(1.) (After stating facts and holding that there was a breach of guarantee His Lordship discussed the question of damages.) The question involves a point of law, namely the effect of Section 74, Contract Act. Speaking for myself, I have never understood Section 74. I am always convinced of the difficulty of a particular point when both sides say it is perfectly simple. I will deal first with the point of law involved and then with the main question of fact which underlies every issue as to damages, including the question of mitigation. What is the effect in Indian law of naming a figure? I should perhaps say now that I have no doubt that these parties at the time of the compromise fully considered their position. The figures named are undoubtedly large, but I have no doubt that they were arrived at after consideration, and I think the harshness of the contract (if you can call it that) is not so much the fixing of these particular figures as the unconditional undertaking to fulfil a very stringent guarantee under what must have been almost unknown circumstances.
(2.) However the point is a point of law and has been argued as such on behalf of the defendant company, and quite rightly and very ably argued. What is the effect of naming a sum, having regard to Section 74? Mr. Page says it has not any effect except as a maximum: In other words, that you have got to read the contract as meaning damages not exceeding Rs. 40,000. That follows from the last clause of the section. The plaintiff has got to prove his damages, irrespective and regardless of the sum fixed. He must have to begin at the bottom, and prove damage item by item. Is that right? Mr. Page relies upon a ruling of the Privy Council in Panna Singh V/s. Firm Bhai Arjan Singh AIR 1929 PC 179, at (p. 951 of 33 CWN.), and if I took it down correctly the relevant passage is as follows: The effect of the Contract Act, Section 74, is to disentitle the plaintiffs to recover simpliciter the sum of Rs. 10,000, whether as penalty or liquidated damages. The plaintiffs must prove the damages they have suffered.
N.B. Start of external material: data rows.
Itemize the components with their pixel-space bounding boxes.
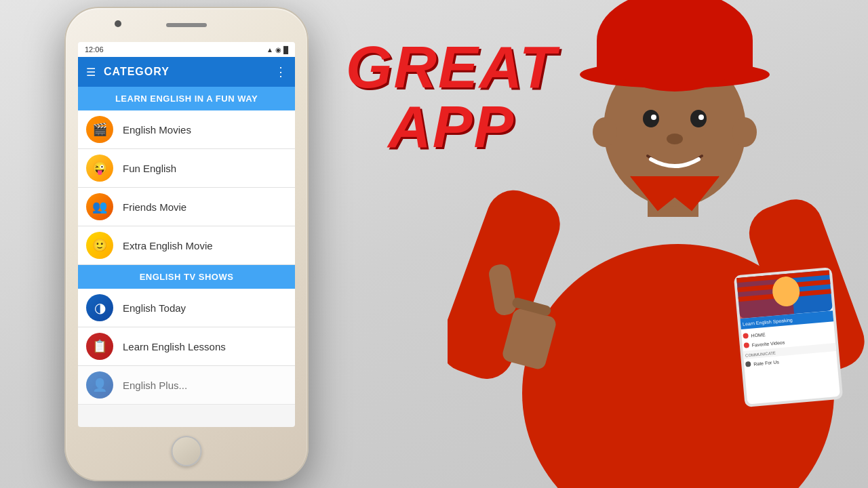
wifi-icon: ◉ — [275, 46, 281, 54]
english-movies-label: English Movies — [123, 124, 191, 136]
app-bar: ☰ CATEGORY ⋮ — [78, 57, 295, 87]
list-item-learn-english-lessons[interactable]: 📋 Learn English Lessons — [78, 327, 295, 366]
learn-english-lessons-label: Learn English Lessons — [123, 341, 226, 352]
app-bar-title: CATEGORY — [104, 66, 267, 78]
person-illustration: Learn English Speaking HOME Favorite Vid… — [448, 0, 854, 488]
svg-point-6 — [732, 117, 757, 147]
learn-english-lessons-icon: 📋 — [86, 333, 113, 360]
list-item-english-today[interactable]: ◑ English Today — [78, 289, 295, 327]
svg-point-13 — [698, 115, 704, 120]
phone-screen: 12:06 ▲ ◉ █ ☰ CATEGORY ⋮ LEARN ENGLISH I… — [78, 42, 295, 427]
battery-icon: █ — [283, 46, 288, 54]
fun-english-icon: 😜 — [86, 155, 113, 182]
fun-english-label: Fun English — [123, 163, 176, 174]
status-icons: ▲ ◉ █ — [267, 46, 288, 54]
extra-english-movie-icon: 🙂 — [86, 232, 113, 259]
english-today-icon: ◑ — [86, 294, 113, 321]
english-movies-icon: 🎬 — [86, 116, 113, 143]
svg-point-10 — [643, 110, 659, 127]
phone-device: 12:06 ▲ ◉ █ ☰ CATEGORY ⋮ LEARN ENGLISH I… — [64, 7, 309, 481]
phone-camera — [115, 20, 121, 27]
english-plus-label: English Plus... — [123, 380, 187, 391]
list-item-english-movies[interactable]: 🎬 English Movies — [78, 110, 295, 149]
list-item-english-plus[interactable]: 👤 English Plus... — [78, 366, 295, 405]
english-today-label: English Today — [123, 302, 186, 314]
status-time: 12:06 — [85, 45, 104, 54]
svg-point-11 — [690, 110, 707, 127]
friends-movie-icon: 👥 — [86, 193, 113, 220]
friends-movie-label: Friends Movie — [123, 201, 186, 213]
svg-rect-9 — [597, 41, 753, 78]
phone-speaker — [166, 23, 207, 27]
svg-point-12 — [651, 115, 656, 120]
status-bar: 12:06 ▲ ◉ █ — [78, 42, 295, 57]
section-header-tv-shows: ENGLISH TV SHOWS — [78, 265, 295, 289]
hamburger-menu-icon[interactable]: ☰ — [86, 66, 96, 79]
person-svg: Learn English Speaking HOME Favorite Vid… — [448, 0, 868, 488]
signal-icon: ▲ — [267, 46, 273, 54]
english-plus-icon: 👤 — [86, 371, 113, 399]
phone-body: 12:06 ▲ ◉ █ ☰ CATEGORY ⋮ LEARN ENGLISH I… — [64, 7, 309, 481]
list-item-fun-english[interactable]: 😜 Fun English — [78, 149, 295, 188]
extra-english-movie-label: Extra English Movie — [123, 240, 213, 251]
svg-point-5 — [593, 117, 617, 147]
list-item-extra-english-movie[interactable]: 🙂 Extra English Movie — [78, 226, 295, 265]
svg-point-14 — [667, 134, 683, 144]
list-item-friends-movie[interactable]: 👥 Friends Movie — [78, 188, 295, 226]
phone-home-button[interactable] — [172, 436, 202, 466]
more-options-icon[interactable]: ⋮ — [275, 64, 287, 79]
section-header-learn: LEARN ENGLISH IN A FUN WAY — [78, 87, 295, 110]
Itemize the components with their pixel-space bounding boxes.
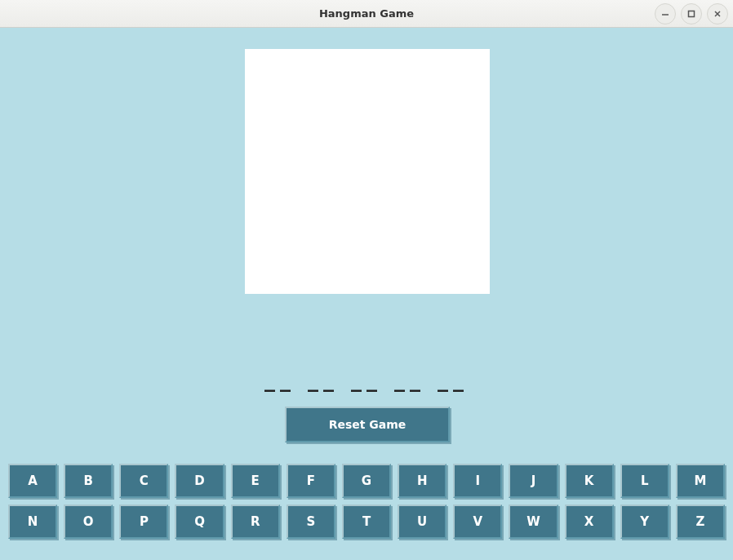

(3.) Now, in that case, which was a case of sale of land, the figure mentioned was Rs. 10,000. It was proved that there had been a re-sale with an actual loss only of Rs. 1,000. The plaintiffs had been granted damages to the extent of Rs. 10,000. The Board reversed that finding and gave expression to the proposition that I have quoted. Mr. Page says that that proposition lays down what he has contended for. The question is, having regard to the facts of that case, what does simpliciter mean? In the first place, does simpliciter refer to recover or to the sum which is to-be recovered? Does it mean simply to recover or does it mean simply the sum? I am not clear. Further, having regard to the facts of the case, I think it might well have meant notwithstanding that it has been proved that the actual damage was Rs. 1,000 and nob Rs. 10,000. But, taking the word simpliciter in its ordinary meaning (I looked it up in the dictionary), absolutely unconditionally, without any condition or consideration. Does it mean that the sum named is to be of no effect at all? The Judicial Committee do not say so. It is true that they say the plaintiff must prove his damages. But is not the figure named some proof? It is not to be conclusive proof, but is it not some proof? Is not the estimate made by the parties with full consideration some evidence? I think it is.